Triggers and Patterns and Bears, Oh My!

Massage therapists often hear from clients that chocolate or caffeine drinks trigger headaches.

When you work with people seeking relief from pain, these common trigger patterns tend to emerge – certain foods or bright lights, loud noises, etc.

Over the past 15 years of doing massages, I've observed some interesting developments on the list of headache triggers. As infamously infallible as observation is, I suspect many therapists use it to guide our massage therapy practices. I like to think that patterns of muscle tightening in response to outside stimulation may be responsible for a lot of headaches and neckaches, and that massage and other techniques will work to break the patterns, disarm the triggers and keep those bears away.

For instance, one of my clients told me she can't talk on the cell phone for more than a minute. The act of holding the phone to her ear triggers a headache. I think that is easy to figure out, as crimping the scalenes and shoulder girdle can stimulate muscular patterns leading to headache. I massaged her scalenes and traps, and suggested she try the speaker phone whenever she needed to stay on the phone for more than a minute.

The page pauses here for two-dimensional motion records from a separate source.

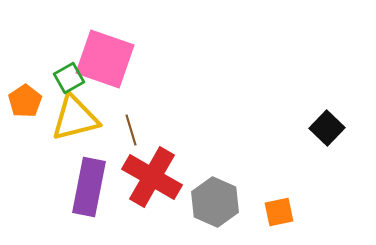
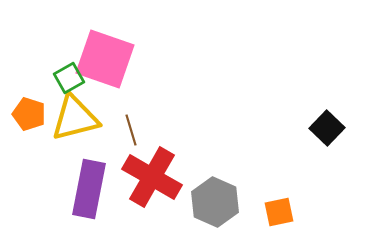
orange pentagon: moved 4 px right, 13 px down; rotated 20 degrees counterclockwise
purple rectangle: moved 2 px down
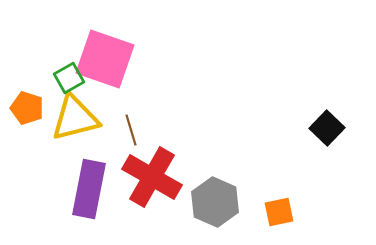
orange pentagon: moved 2 px left, 6 px up
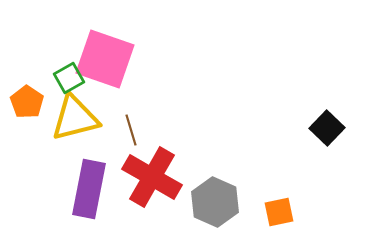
orange pentagon: moved 6 px up; rotated 16 degrees clockwise
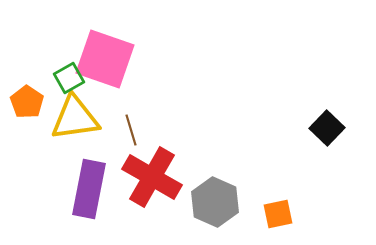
yellow triangle: rotated 6 degrees clockwise
orange square: moved 1 px left, 2 px down
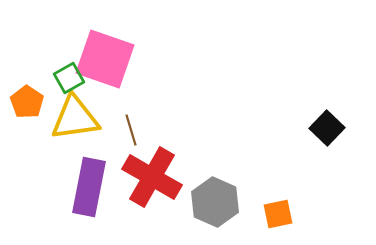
purple rectangle: moved 2 px up
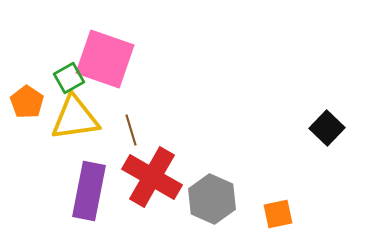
purple rectangle: moved 4 px down
gray hexagon: moved 3 px left, 3 px up
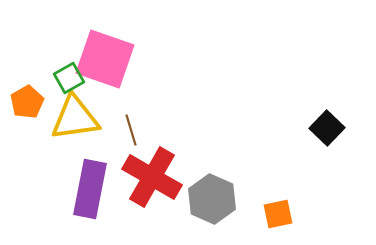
orange pentagon: rotated 8 degrees clockwise
purple rectangle: moved 1 px right, 2 px up
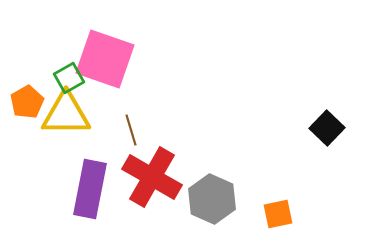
yellow triangle: moved 9 px left, 4 px up; rotated 8 degrees clockwise
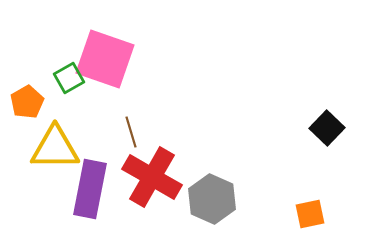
yellow triangle: moved 11 px left, 34 px down
brown line: moved 2 px down
orange square: moved 32 px right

Another client reported that that talking to her mother on the phone triggers a headache, while other cell conversations do not. Sensing a pattern, I asked her if talking to her mother in person triggers a headache, too. Gosh darn, it did. Hmmn.
Avoidance works with chocolate, but what about Mom?

That's a tough one. She decided that cutting Mom off wouldn't be practical, so together we worked on establishing and maintaining diaphragm breath even while talking to Mom. My client reports that it helps, as long as she can keep up the diaphragm breath. Once that goes, it's headache time.

Interestingly, some triggers apparently can help problems instead of triggering them. A client who at one time was having a lot of urinary tract infections told me that when she really had to pee but couldn't go, she would get in the car and go to Walmart.


Something about going to Walmart made her go pee, she said. The bright lights, the hard floors, the endless aisles, something. She'd walk around for five or ten minutes, get the urge to use the restroom, and then she could go home and get some sleep. Luckily, her nearby store is open 24 hours, she said.

As a massage therapist, I feel comfortable using massage, suggesting speaker phones and breath work to reduce the power of certain triggers, but I'm not going to go around suggesting retail therapy for urinary tract infections. Seems a little out of the scope of my practice.

While we are on the subject, I'd love to hear from other therapists about their list of common – and uncommon – triggers. Can you top Walmart?